As políticas de cotas sofrem ataques patrocinados justamente por aqueles que têm responsabilidade de algum modo na manutenção desse quadro de brutal distanciamento social e econômico. Inventam-se os argumentos mais estapafúrdios para desautorizar e descredibilizar as cotas raciais.

Esconde-se que as cotas para negros no vestibular torna-se uma necessidade diante da constatação de que a universidade brasileira, por sua tradição, é composta por uma maioria esmagadora de brancos, valorizando assim apenas um segmento étnico na construção do pensamento nacional, na condução das questões da política, da economia, da ocupação do mercado de trabalho, do desenvolvimento.

Cotas raciais, uma necessidade a ser preservada

Dentre as tentativas de condenar a politica de cotas, diz-se, por exemplo, que elas ferem o princípio da igualdade tal como definido no artigo 5º da Constituição, pelo qual “todos são iguais perante a lei sem distinção de qualquer natureza”. Ora, na visão de importantes juristas e de ministros do STF, o princípio da igualdade preconizado pelo artigo 5º refere-se à igualdade formal de todos os cidadãos perante a lei. Igualdade de fato é tão somente um alvo a ser atingido, devendo, portanto, ser aplicada para garantir a igualdade de oportunidades como define o artigo 3º da mesma Constituição Federal. Significa não negar a ninguém o direito de prosperar e ser feliz.

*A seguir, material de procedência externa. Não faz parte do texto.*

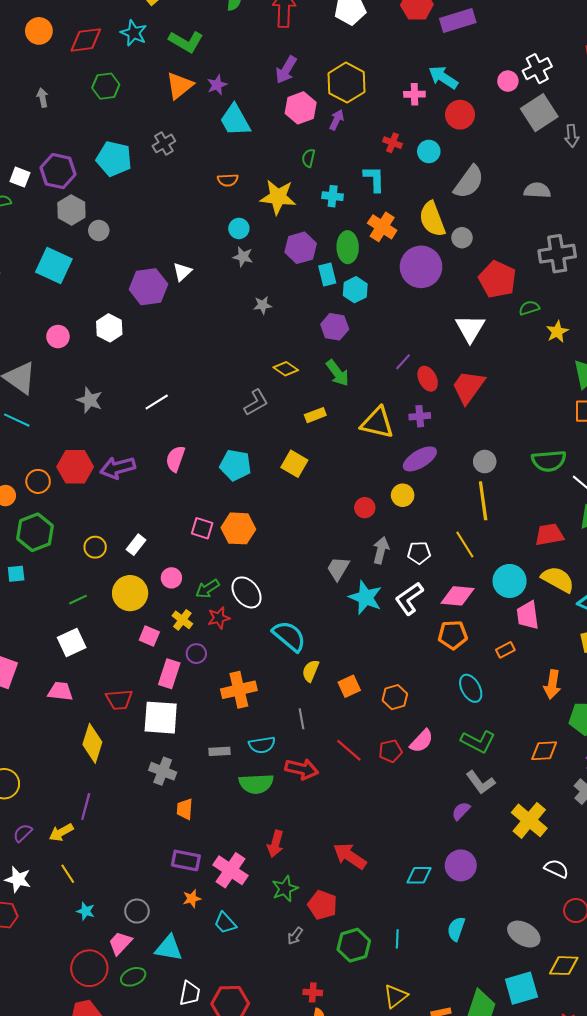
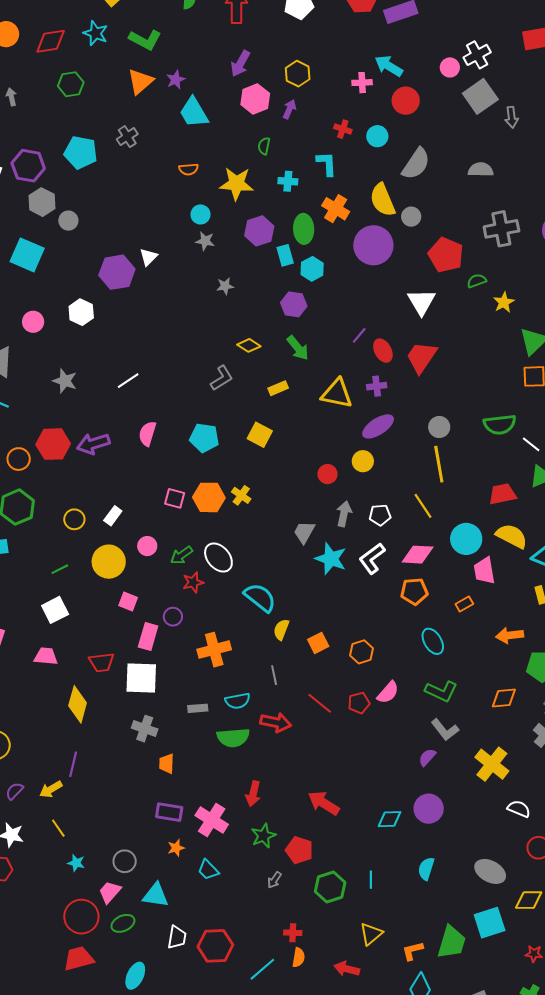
yellow hexagon: (346, 83) -> (298, 74), size x0.7
yellow cross: (182, 620) -> (241, 495), moved
orange arrow: (552, 684) -> (510, 635), turned 76

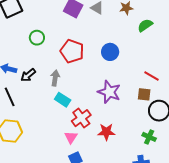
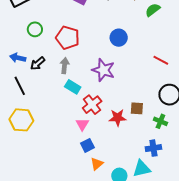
green circle: (37, 38) -> (35, 29), moved
red pentagon: (72, 51) -> (68, 38), moved
purple star: (109, 92) -> (103, 70), moved
brown square: (144, 94) -> (137, 108), moved

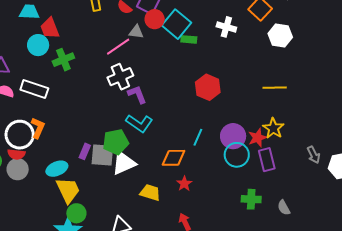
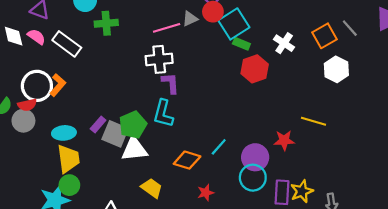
gray triangle: (136, 32) -> (190, 19), turned -49
red hexagon: (208, 87) -> (255, 69), moved
cyan L-shape: (139, 123) -> (163, 114), turned 52
yellow star: (273, 128) -> (302, 191), moved
red star: (258, 138) -> (284, 140), moved
green pentagon: (116, 142) -> (133, 125), turned -30
red semicircle: (16, 154) -> (27, 105), turned -36
red star: (184, 184) -> (206, 193), moved

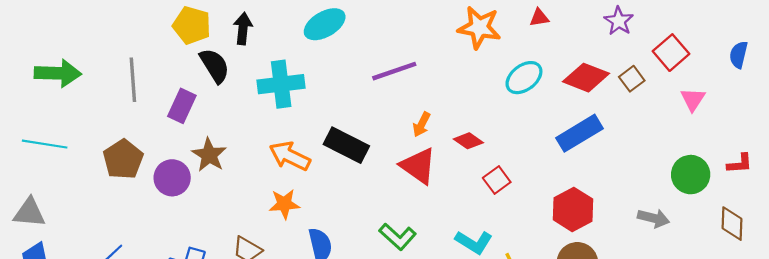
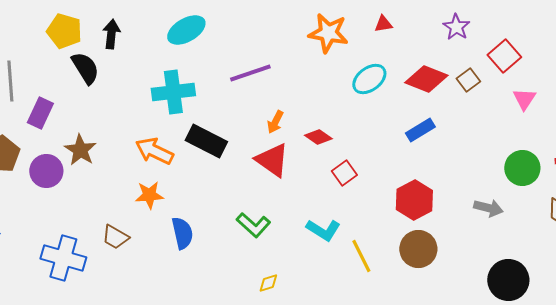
cyan cross: (281, 84) -> (173, 92), moved
purple rectangle: (182, 106) -> (40, 113), moved
blue rectangle: (580, 133) -> (420, 130), size x0.7

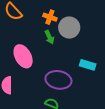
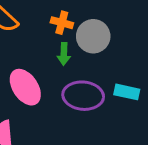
green arrow: (49, 37) -> (64, 54), turned 32
purple ellipse: (58, 80) -> (83, 96), moved

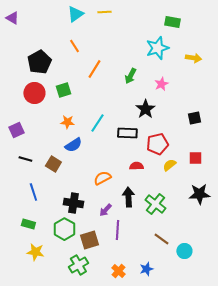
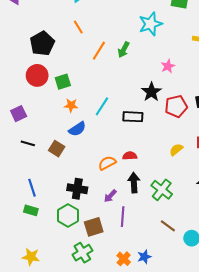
cyan star: (157, 48) -> (150, 24), moved
green arrow: (130, 76) -> (124, 50), moved
green square: (63, 90) -> (63, 82), moved
red pentagon: (157, 144) -> (176, 106), moved
red semicircle: (136, 166) -> (130, 156), moved
blue line: (33, 192) -> (32, 188), moved
yellow star: (35, 252) -> (31, 257), moved
blue star: (146, 269) -> (144, 257), moved

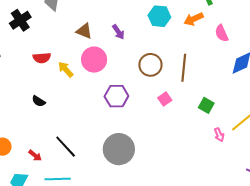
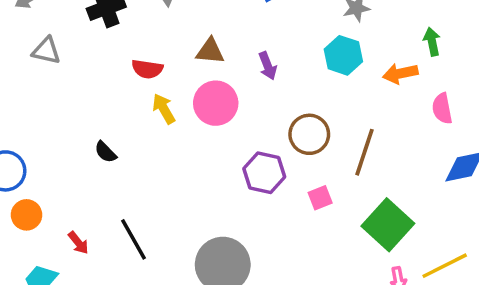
brown triangle: (84, 31) -> (210, 51), turned -30
red semicircle: (42, 58) -> (147, 69), moved
purple hexagon: (116, 96) -> (264, 173), moved
green square: (206, 105) -> (388, 225), size x1.8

As cotas, vê-se, portanto, não necessárias e são constitucionais.

O Brasil, que está muito distante de ser uma democracia plural, não tem o direito de perder a oportunidade de intensificar uma politica de cotas que vem dando certo, e que tem alcançado em pouco tempo resultados animadores, com o ingresso sempre crescente de mais pobres e mais negros na educação superior pública.

São animadoras para muitas famílias as oportunidades que os jovens a elas pertencentes começam a encontrar no mercado de trabalho, após concluir seus cursos, com acesso à política, à educação, em todos os âmbitos, nos quais, até bem pouco, só os brancos e ricos tinham chance. O racismo, por muitos negado, está enraizado no Brasil de forma vergonhosa, dando as cartas nas instituições públicas e privadas.

Se olharmos com responsabilidade e compaixão para as estatísticas sobre a violência e morte de jovens negros e pobres no Brasil, veremos que as cotas são um acerto que deve ser fortalecido, como raro meio, através da educação, de começarmos a ter a crença de que podemos construir um país mais justo, mais respeitoso e mais fraterno.